→ What to produce: Could you copy every record below exactly, leaving out the pictures?

-------- Source material --------

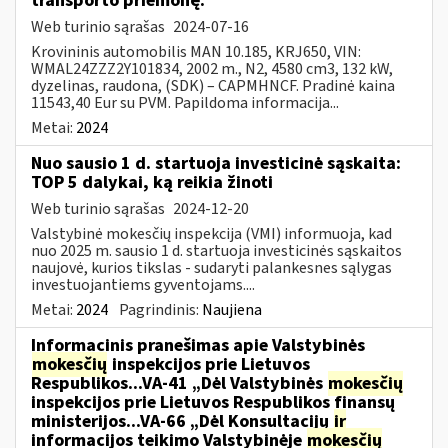
transporto priemonę:
Web turinio sąrašas
2024-07-16
Krovininis automobilis MAN 10.185, KRJ650, VIN:
WMAL24ZZZ2Y101834, 2002 m., N2, 4580 cm3, 132 kW,
dyzelinas, raudona, (SDK) – CAPMHNCF. Pradinė kaina
11543,40 Eur su PVM. Papildoma informacija...
Metai:
2024
Nuo sausio 1 d. startuoja investicinė sąskaita:
TOP 5 dalykai, ką reikia žinoti
Web turinio sąrašas
2024-12-20
Valstybinė mokesčių inspekcija (VMI) informuoja, kad
nuo 2025 m. sausio 1 d. startuoja investicinės sąskaitos
naujovė, kurios tikslas - sudaryti palankesnes sąlygas
investuojantiems gyventojams....
Metai:
2024
Pagrindinis:
Naujiena
Informacinis pranešimas apie Valstybinės
mokesčių
inspekcijos prie Lietuvos
Respublikos...VA-41 „Dėl Valstybinės
mokesčių
inspekcijos prie Lietuvos Respublikos finansų
ministerijos...VA-66 „Dėl Konsultacijų
ir
informacijos teikimo Valstybinėje
mokesčių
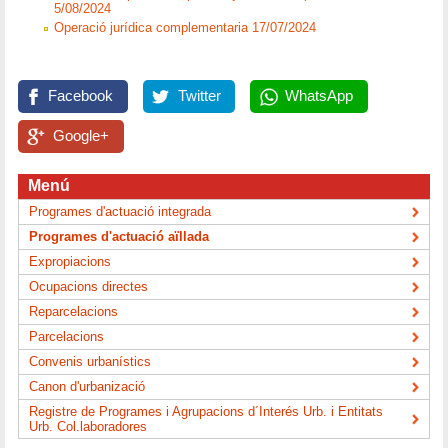
5/08/2024
Operació jurídica complementaria 17/07/2024
Facebook
Twitter
WhatsApp
Google+
Menú
Programes d'actuació integrada
Programes d'actuació aïllada
Expropiacions
Ocupacions directes
Reparcelacions
Parcelacions
Convenis urbanístics
Canon d'urbanizació
Registre de Programes i Agrupacions d´Interés Urb. i Entitats
Urb. Col.laboradores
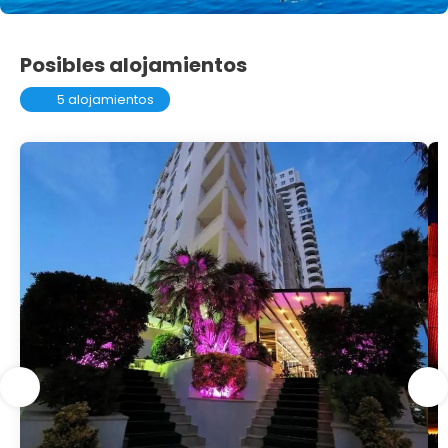
Posibles alojamientos
5 alojamientos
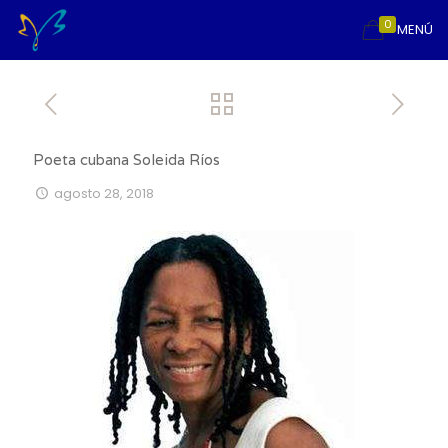
0
MENÚ
Poeta cubana Soleida Ríos
agosto 28, 2018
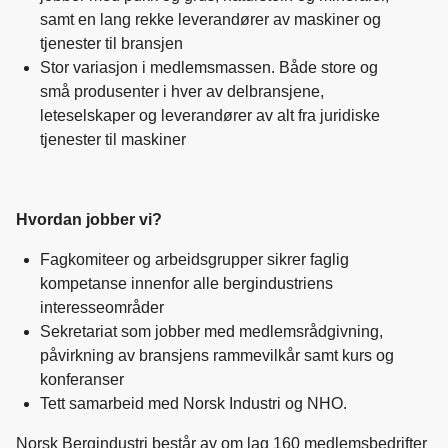
samt en lang rekke leverandører av maskiner og
tjenester til bransjen
Stor variasjon i medlemsmassen. Både store og
små produsenter i hver av delbransjene,
leteselskaper og leverandører av alt fra juridiske
tjenester til maskiner
Hvordan jobber vi?
Fagkomiteer og arbeidsgrupper sikrer faglig
kompetanse innenfor alle bergindustriens
interesseområder
Sekretariat som jobber med medlemsrådgivning,
påvirkning av bransjens rammevilkår samt kurs og
konferanser
Tett samarbeid med Norsk Industri og NHO.
Norsk Bergindustri består av om lag 160 medlemsbedrifter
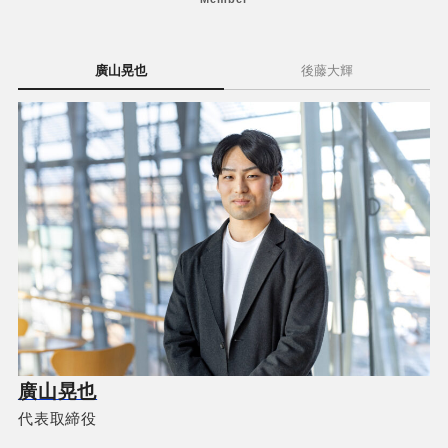
廣山晃也
後藤大輝
廣山晃也
代表取締役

--------

→ Answer section:
transporto priemonę:
Web turinio sąrašas
2024-07-16
Krovininis automobilis MAN 10.185, KRJ650, VIN:
WMAL24ZZZ2Y101834, 2002 m., N2, 4580 cm3, 132 kW,
dyzelinas, raudona, (SDK) – CAPMHNCF. Pradinė kaina
11543,40 Eur su PVM. Papildoma informacija...
Metai:
2024
Nuo sausio 1 d. startuoja investicinė sąskaita:
TOP 5 dalykai, ką reikia žinoti
Web turinio sąrašas
2024-12-20
Valstybinė mokesčių inspekcija (VMI) informuoja, kad
nuo 2025 m. sausio 1 d. startuoja investicinės sąskaitos
naujovė, kurios tikslas - sudaryti palankesnes sąlygas
investuojantiems gyventojams....
Metai:
2024
Pagrindinis:
Naujiena
Informacinis pranešimas apie Valstybinės
mokesčių
inspekcijos prie Lietuvos
Respublikos...VA-41 „Dėl Valstybinės
mokesčių
inspekcijos prie Lietuvos Respublikos finansų
ministerijos...VA-66 „Dėl Konsultacijų
ir
informacijos teikimo Valstybinėje
mokesčių
5/08/2024
Operació jurídica complementaria 17/07/2024
Facebook
Twitter
WhatsApp
Google+
Menú
Programes d'actuació integrada
Programes d'actuació aïllada
Expropiacions
Ocupacions directes
Reparcelacions
Parcelacions
Convenis urbanístics
Canon d'urbanizació
Registre de Programes i Agrupacions d´Interés Urb. i Entitats
Urb. Col.laboradores
Posibles alojamientos
5 alojamientos
0
MENÚ
Poeta cubana Soleida Ríos
agosto 28, 2018
samt en lang rekke leverandører av maskiner og
tjenester til bransjen
Stor variasjon i medlemsmassen. Både store og
små produsenter i hver av delbransjene,
leteselskaper og leverandører av alt fra juridiske
tjenester til maskiner
Hvordan jobber vi?
Fagkomiteer og arbeidsgrupper sikrer faglig
kompetanse innenfor alle bergindustriens
interesseområder
Sekretariat som jobber med medlemsrådgivning,
påvirkning av bransjens rammevilkår samt kurs og
konferanser
Tett samarbeid med Norsk Industri og NHO.
Norsk Bergindustri består av om lag 160 medlemsbedrifter
廣山晃也
後藤大輝
廣山晃也
代表取締役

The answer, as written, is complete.